Data to process below:
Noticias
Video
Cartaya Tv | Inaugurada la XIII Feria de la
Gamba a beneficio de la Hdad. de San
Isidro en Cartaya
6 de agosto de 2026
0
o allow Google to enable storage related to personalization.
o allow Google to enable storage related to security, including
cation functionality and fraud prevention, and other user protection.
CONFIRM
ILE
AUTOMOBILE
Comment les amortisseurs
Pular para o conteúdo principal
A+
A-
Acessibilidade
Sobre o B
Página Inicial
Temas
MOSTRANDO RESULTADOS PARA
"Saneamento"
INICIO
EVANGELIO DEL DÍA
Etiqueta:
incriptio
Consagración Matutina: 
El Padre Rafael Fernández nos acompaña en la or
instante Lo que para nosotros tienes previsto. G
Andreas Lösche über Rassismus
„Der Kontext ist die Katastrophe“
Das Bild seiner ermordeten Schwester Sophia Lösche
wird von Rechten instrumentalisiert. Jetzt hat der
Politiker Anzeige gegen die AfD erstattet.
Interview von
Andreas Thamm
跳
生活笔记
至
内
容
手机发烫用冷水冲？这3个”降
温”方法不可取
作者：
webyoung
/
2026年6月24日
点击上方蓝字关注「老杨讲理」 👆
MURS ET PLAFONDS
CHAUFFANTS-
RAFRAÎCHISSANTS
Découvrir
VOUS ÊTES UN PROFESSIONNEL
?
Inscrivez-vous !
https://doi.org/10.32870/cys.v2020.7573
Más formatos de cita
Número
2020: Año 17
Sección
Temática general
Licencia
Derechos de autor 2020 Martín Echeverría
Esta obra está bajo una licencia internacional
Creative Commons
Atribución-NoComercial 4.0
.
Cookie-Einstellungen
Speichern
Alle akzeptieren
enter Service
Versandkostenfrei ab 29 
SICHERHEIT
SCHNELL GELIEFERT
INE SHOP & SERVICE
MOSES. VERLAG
End of Data to process.
### What you have to do
The full set of entries above should be given again exactly.

### Response to this exercise
Noticias
Video
Cartaya Tv | Inaugurada la XIII Feria de la
Gamba a beneficio de la Hdad. de San
Isidro en Cartaya
6 de agosto de 2026
0
o allow Google to enable storage related to personalization.
o allow Google to enable storage related to security, including
cation functionality and fraud prevention, and other user protection.
CONFIRM
ILE
AUTOMOBILE
Comment les amortisseurs
Pular para o conteúdo principal
A+
A-
Acessibilidade
Sobre o B
Página Inicial
Temas
MOSTRANDO RESULTADOS PARA
"Saneamento"
INICIO
EVANGELIO DEL DÍA
Etiqueta:
incriptio
Consagración Matutina: 
El Padre Rafael Fernández nos acompaña en la or
instante Lo que para nosotros tienes previsto. G
Andreas Lösche über Rassismus
„Der Kontext ist die Katastrophe“
Das Bild seiner ermordeten Schwester Sophia Lösche
wird von Rechten instrumentalisiert. Jetzt hat der
Politiker Anzeige gegen die AfD erstattet.
Interview von
Andreas Thamm
跳
生活笔记
至
内
容
手机发烫用冷水冲？这3个”降
温”方法不可取
作者：
webyoung
/
2026年6月24日
点击上方蓝字关注「老杨讲理」 👆
MURS ET PLAFONDS
CHAUFFANTS-
RAFRAÎCHISSANTS
Découvrir
VOUS ÊTES UN PROFESSIONNEL
?
Inscrivez-vous !
https://doi.org/10.32870/cys.v2020.7573
Más formatos de cita
Número
2020: Año 17
Sección
Temática general
Licencia
Derechos de autor 2020 Martín Echeverría
Esta obra está bajo una licencia internacional
Creative Commons
Atribución-NoComercial 4.0
.
Cookie-Einstellungen
Speichern
Alle akzeptieren
enter Service
Versandkostenfrei ab 29 
SICHERHEIT
SCHNELL GELIEFERT
INE SHOP & SERVICE
MOSES. VERLAG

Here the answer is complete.